====== Extracted material
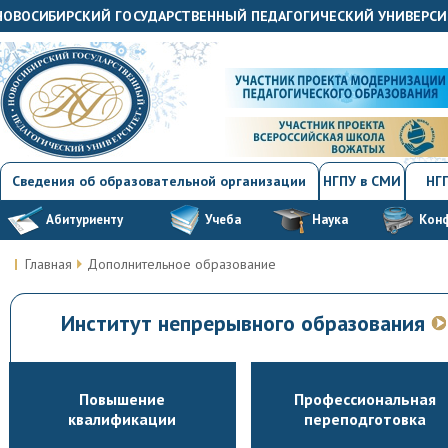
"НОВОСИБИРСКИЙ ГОСУДАРСТВЕННЫЙ ПЕДАГОГИЧЕСКИЙ УНИВЕРСИ
Сведения об образовательной организации
НГПУ в СМИ
НГП
Абитуриенту
Учеба
Наука
Кон
Главная
Дополнительное образование
Институт непрерывного образования
Повышение
Профессиональная
квалификации
переподготовка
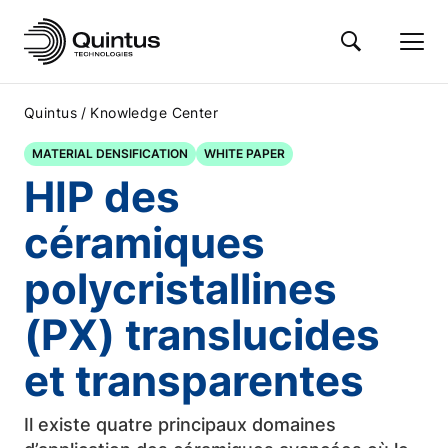
/
Quintus
Knowledge Center
MATERIAL DENSIFICATION
WHITE PAPER
HIP des
céramiques
polycristallines
(PX) translucides
et transparentes
Il existe quatre principaux domaines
============
Work instruction:
Make a word-for-word copy of the entries, without any pictures.

Task output:
"НОВОСИБИРСКИЙ ГОСУДАРСТВЕННЫЙ ПЕДАГОГИЧЕСКИЙ УНИВЕРСИ
Сведения об образовательной организации
НГПУ в СМИ
НГП
Абитуриенту
Учеба
Наука
Кон
Главная
Дополнительное образование
Институт непрерывного образования
Повышение
Профессиональная
квалификации
переподготовка
/
Quintus
Knowledge Center
MATERIAL DENSIFICATION
WHITE PAPER
HIP des
céramiques
polycristallines
(PX) translucides
et transparentes
Il existe quatre principaux domaines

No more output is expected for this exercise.